Il est donc dit que je paierai volontiers, s’il le faut, l’impression des Finck[5]. Un honnête libraire, s’il les vend comme on a vendu Caliste, me rendra de l’argent : du moins je le suppose, quoique cela ne me soit jamais arrivé. Ne pourriez-vous vous adresser à votre collègue Pougens ? Il dit tant de belles phrases, et je suis son abonnée, et il est de l’Institut comme du Tribunat. Peste ! et encore peste ! Il est allé de Colombier à Paris un très joli roman. Un cousin de mademoiselle de Gélieu auquel elle l’a envoyé en avait déjà parlé, avant de l’avoir reçu, à quelques libraires ; on lui avait objecté précisément comme à vous le peu d’étendue. Que cela me paraît bizarre ! Une lecture d’une demi-journée à laquelle on pense le reste du jour, et que l’on n’est pas fâchée de lire le lendemain à ses amis, me paraît ce qu’il y a de plus agréable. Oh ! que j’aurais bien pardonné à madame de Genlis d’avoir laissé de côté son jardin allégorique et toutes ses dissertations ! Je n’ai trouvé de remède à ce que chérissent vos libraires que de le sauter à pieds joints. Si Pougens n’est disposé à me rendre aucun service, je sauterai par-dessus toute sa bibliothèque, car les vers de Legouvé qui a une si grande habitude du théâtre, ceux de Collin d’Harleville qu’on espère y rattacher, sont aussi peu supportables que les amphigouriques, outrés et vils éloges que souvent on leur prodigue, et la prose qu’on dissèque ne vaut pas mieux que les vers que l’on cite. Quoique ce soit moi qui abonne, c’est M. de Ch. qui lit. — Dieu me pardonne ! aurait dit un certain vieux M. Lucadon, il a lu tous les volumes de certains discours… M. Lucadon était couché avec un de ses amis dans une auberge pendant un effroyable orage ; d’autres hommes de sa même compagnie occupaient un autre lit. — Dieu me pardonne, dit-il tout bas à son ami, je crois qu’ils prient !… Qu’ils sont enflés et pathétiques (ces discours) ! J’en ai lu dix moitiés de page au moins ; ainsi vous ne m’accuserez pas, comme à propos des Opinions religieuses, de juger sur la couverture du livre. Des sectateurs zélés de la religion catholique opposent à ce prédicateur protestant que leur foi est plus poétique, plus favorable aux arts. — Mon Dieu, qu’un sujet très grave peut devenir plaisant !…
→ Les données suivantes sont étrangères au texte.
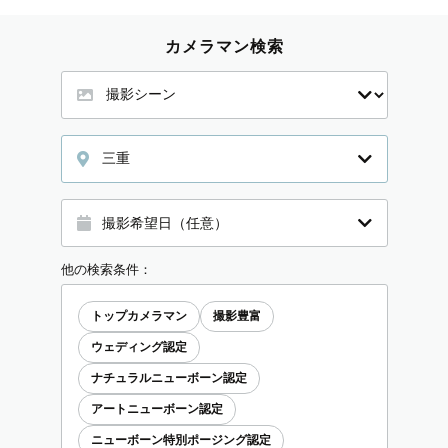
カメラマン検索
三重
他の検索条件：
トップカメラマン
撮影豊富
ウェディング認定
ナチュラルニューボーン認定
アートニューボーン認定
ニューボーン特別ポージング認定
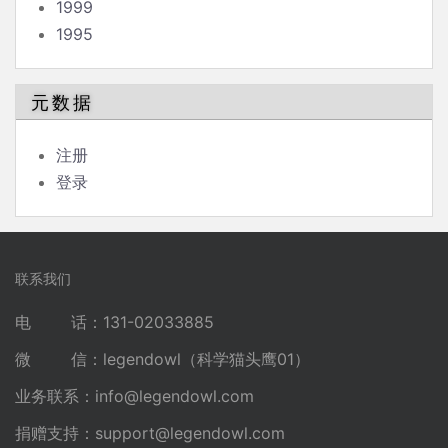
1999
1995
元数据
注册
登录
联系我们
电 话：131-02033885
微 信：legendowl（科学猫头鹰01）
业务联系：
info@legendowl.com
捐赠支持：
support@legendowl.com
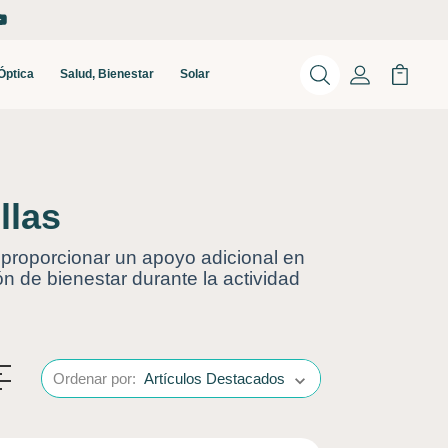
Óptica
Salud, Bienestar
Solar
Buscar
Mi Cuenta
Mi Carr
llas
a proporcionar un apoyo adicional en
n de bienestar durante la actividad
Ordenar por:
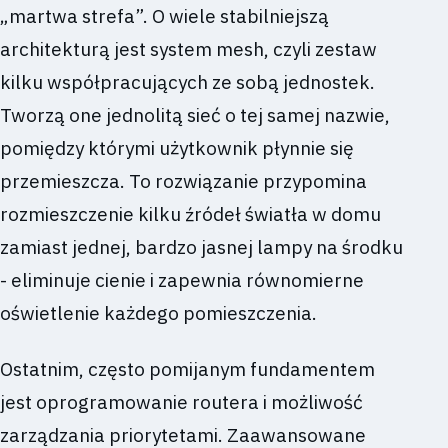
„martwa strefa”. O wiele stabilniejszą
architekturą jest system mesh, czyli zestaw
kilku współpracujących ze sobą jednostek.
Tworzą one jednolitą sieć o tej samej nazwie,
pomiędzy którymi użytkownik płynnie się
przemieszcza. To rozwiązanie przypomina
rozmieszczenie kilku źródeł światła w domu
zamiast jednej, bardzo jasnej lampy na środku
- eliminuje cienie i zapewnia równomierne
oświetlenie każdego pomieszczenia.
Ostatnim, często pomijanym fundamentem
jest oprogramowanie routera i możliwość
zarządzania priorytetami. Zaawansowane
Vous n’avez donc eu aucun tort, aucune négligence pour le mariage rompu ni pour les Finck… Quand nous aurons pris un parti, je vous le manderai, et vous verrez ce que vous pouvez et voulez faire. Je vous tends bien franchement la main ; la griffe s’éloigne, la douce patte ne se présente pas, elle sent l’hypocrite saint homme de chat. Adieu.

P. S. Hier madame S***, voyant le plaisir que m’avait fait votre lettre et celui que vous avait fait la mienne, dit : Il est des nœuds secrets. Certains fils, ajouta-t-elle, sont fins et deviennent imperceptibles, cependant ils ne rompent pas. On les retrouve dans l’occasion. Je lui dis que je vous régalerais de ce propos et de l’à-propos. Voici une lettre toute pliée et avec son adresse, que je rouvre deux fois le jour pour ajouter quelques mots en dedans, en dehors, entre les lignes, — partout… Vous croyez peut-être qu’après tant de bavardage j’ai tout dit. Oh ! non… Vous demandez si je porte ma belle robe noire. Non ; ma garde-robe se règle sur miss. Ses griffes vraiment acérées éraillent mes habits, et toute sa personne les salit un peu. Il faut s’arranger pour n’avoir jamais à repousser sa petite bête… Mon luxe personnel est tout entier dans mes mouchoirs de poche. J’en ai à vignettes, à petits trous, etc. J’en ai un brodé !



  1. Libraire neuchâtelois.
  2. L’ami de J.-J. Rousseau, celui avec lequel ce dernier retrouva un jour les pervenches. M. du Peyrou vivait à Neuchâtel, où l’un montre encore son hôtel.
  3. Espèce de jeu alors fort à la mode à Lausanne, à Neuchâtel.
  4. Opéra de madame de Charrière, qui en a composé et fait jouer plusieurs.
  5. Ouvrage de madame de Charrière.